Claws that persist across sessions, self-heal, and spawn subagents mean you can build genuinely autonomous data pipelines and monitoring systems. At Presight AI, we've been manually stitching together cron jobs, Airflow DAGs, and LLM API calls to approximate this. NemoClaw makes the persistent autonomous agent a first-class primitive.

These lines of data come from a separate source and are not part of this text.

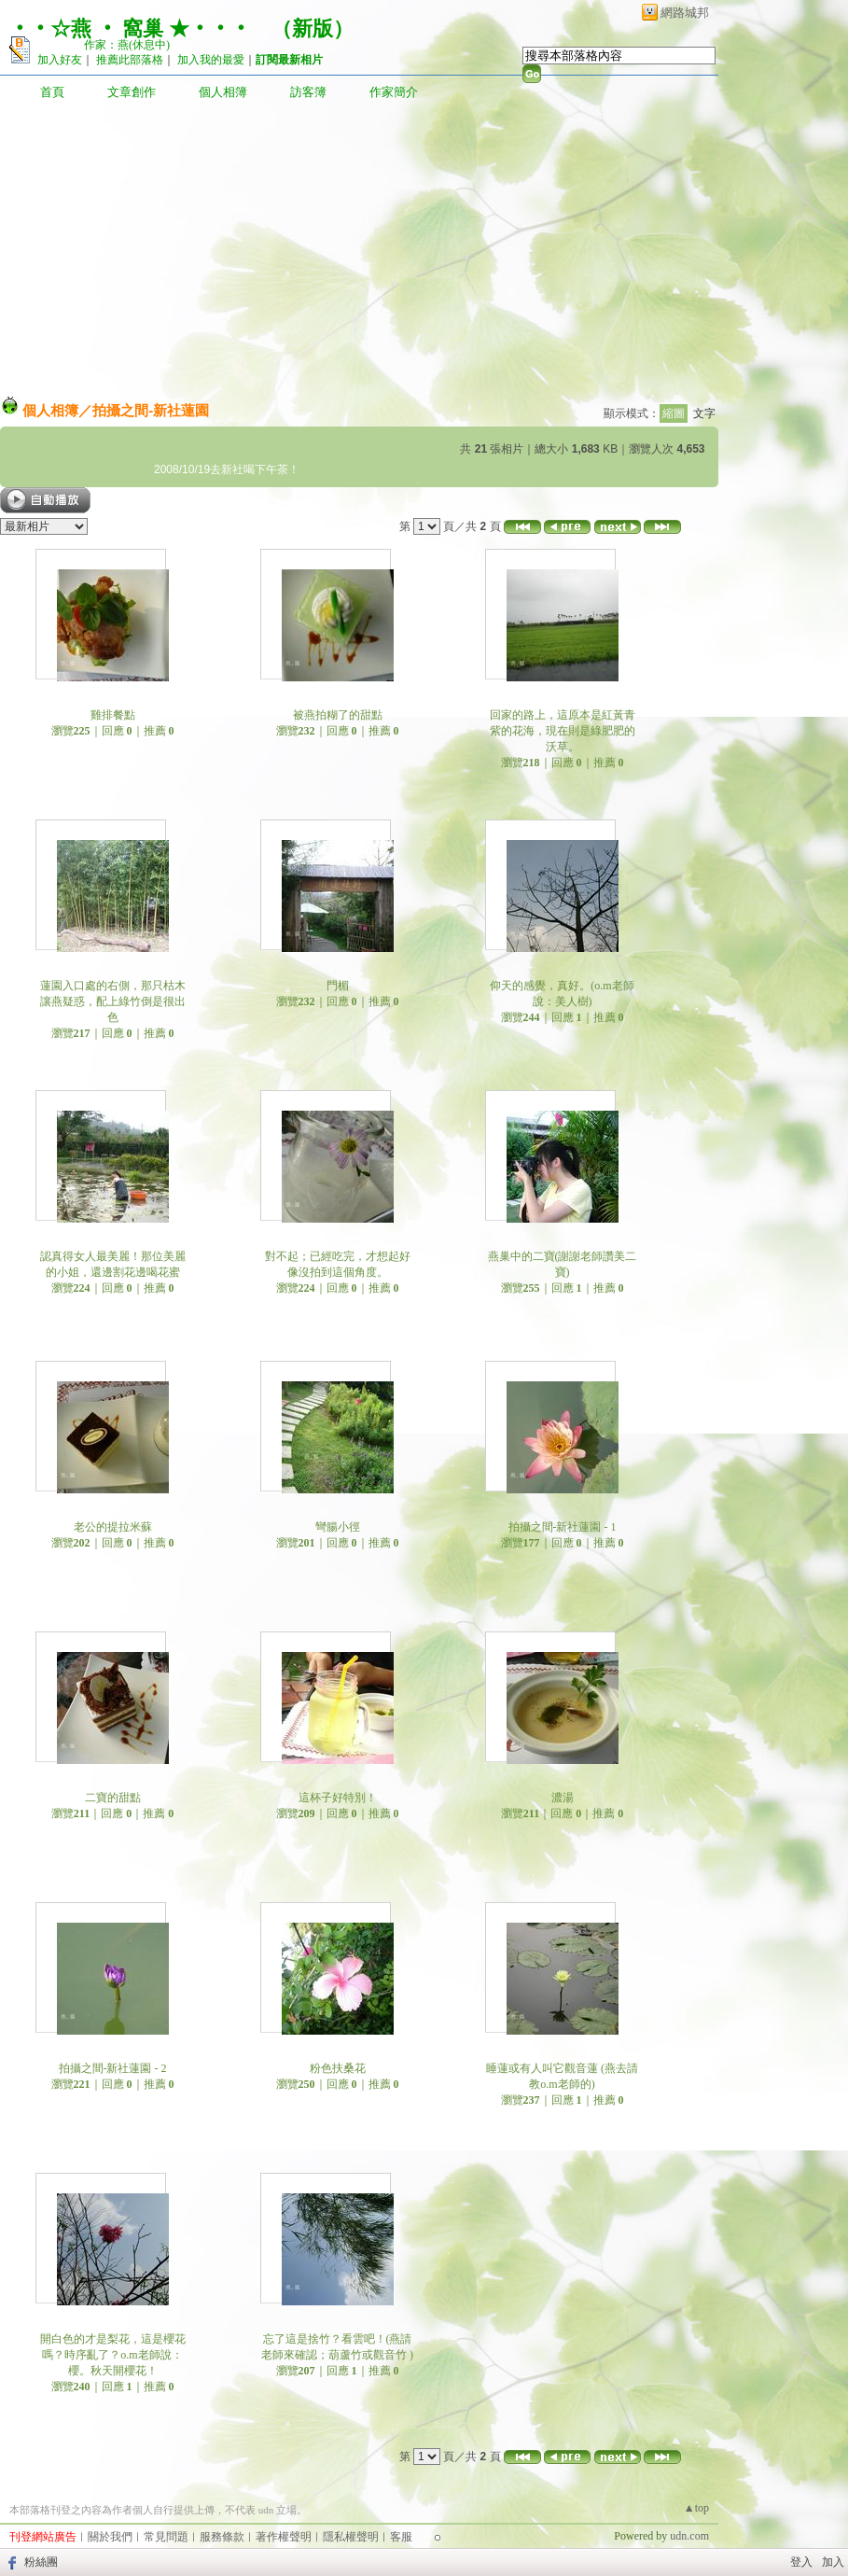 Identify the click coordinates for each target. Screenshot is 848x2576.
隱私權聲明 (351, 2536)
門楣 (338, 985)
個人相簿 (223, 92)
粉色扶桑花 (338, 2068)
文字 (704, 413)
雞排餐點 (112, 714)
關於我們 (110, 2536)
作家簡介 (393, 92)
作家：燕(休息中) (127, 44)
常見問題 (166, 2536)
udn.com (689, 2535)
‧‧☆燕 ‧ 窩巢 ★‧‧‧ (130, 28)
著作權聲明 (284, 2536)
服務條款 (222, 2536)
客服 (401, 2536)
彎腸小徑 (337, 1526)
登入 (801, 2562)
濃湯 (562, 1797)
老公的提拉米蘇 (113, 1526)
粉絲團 (41, 2562)
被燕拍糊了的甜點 (337, 714)
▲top (696, 2507)
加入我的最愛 (210, 59)
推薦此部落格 (129, 59)
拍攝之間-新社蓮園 (150, 410)
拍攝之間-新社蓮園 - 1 (562, 1526)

The fact that this runs on hardware ranging from an RTX 4090 desktop to a full DGX Station means teams can develop locally and deploy to production-grade hardware without rearchitecting.

What I'm Watching For

NemoClaw is still early. A few things I'll be tracking closely:

Community adoption: Apache 2.0 licensing is the right call. The question is whether the ecosystem builds around OpenShell the way it built around Docker.
Policy engine maturity: The declarative policy system needs to support more granular controls — token-level budget caps, API rate limits, and cross-agent communication policies.
Framework integration depth: Compatibility with Claude Code, Codex, and Cursor is promising. I want to see deeper integration with LangGraph and CrewAI for teams already invested in those ecosystems.
Benchmarks on consumer hardware: DGX Spark is impressive but expensive. How well do claws run on an RTX 4090 with Nemotron 3 Super quantized to 4-bit?

Key Takeaways

NemoClaw is an open-source stack for running persistent, autonomous AI agents ("claws") safely — announced at GTC 2026 under Apache 2.0.
OpenShell provides infrastructure-level safety — sandboxed execution, declarative policy enforcement, and privacy-aware routing. This is fundamentally different from prompt-level guardrails.
The privacy router is a breakthrough for enterprise deployment — sensitive data stays on local models while non-sensitive queries leverage frontier model capabilities.
NemoClaw complements, not replaces, existing frameworks — it's compatible with OpenClaw, Claude Code, Codex, Cursor, and can serve as the runtime layer beneath LangGraph, CrewAI, or AutoGen.
Nemotron 3 Super's hybrid Mamba-Transformer MoE architecture is purpose-built for the long-context, multi-step reasoning that autonomous agents demand.
For enterprise teams deploying agents on-prem, this is the most complete open-source solution I've seen — covering execution safety, data privacy, and hardware optimization in a single stack.

The shift from "agents as chat features" to "agents as always-on autonomous systems" is happening. NemoClaw and OpenShell are the infrastructure that makes it safe to actually ship these systems to production. I'll be writing more as I integrate this into our workflows at Presight AI.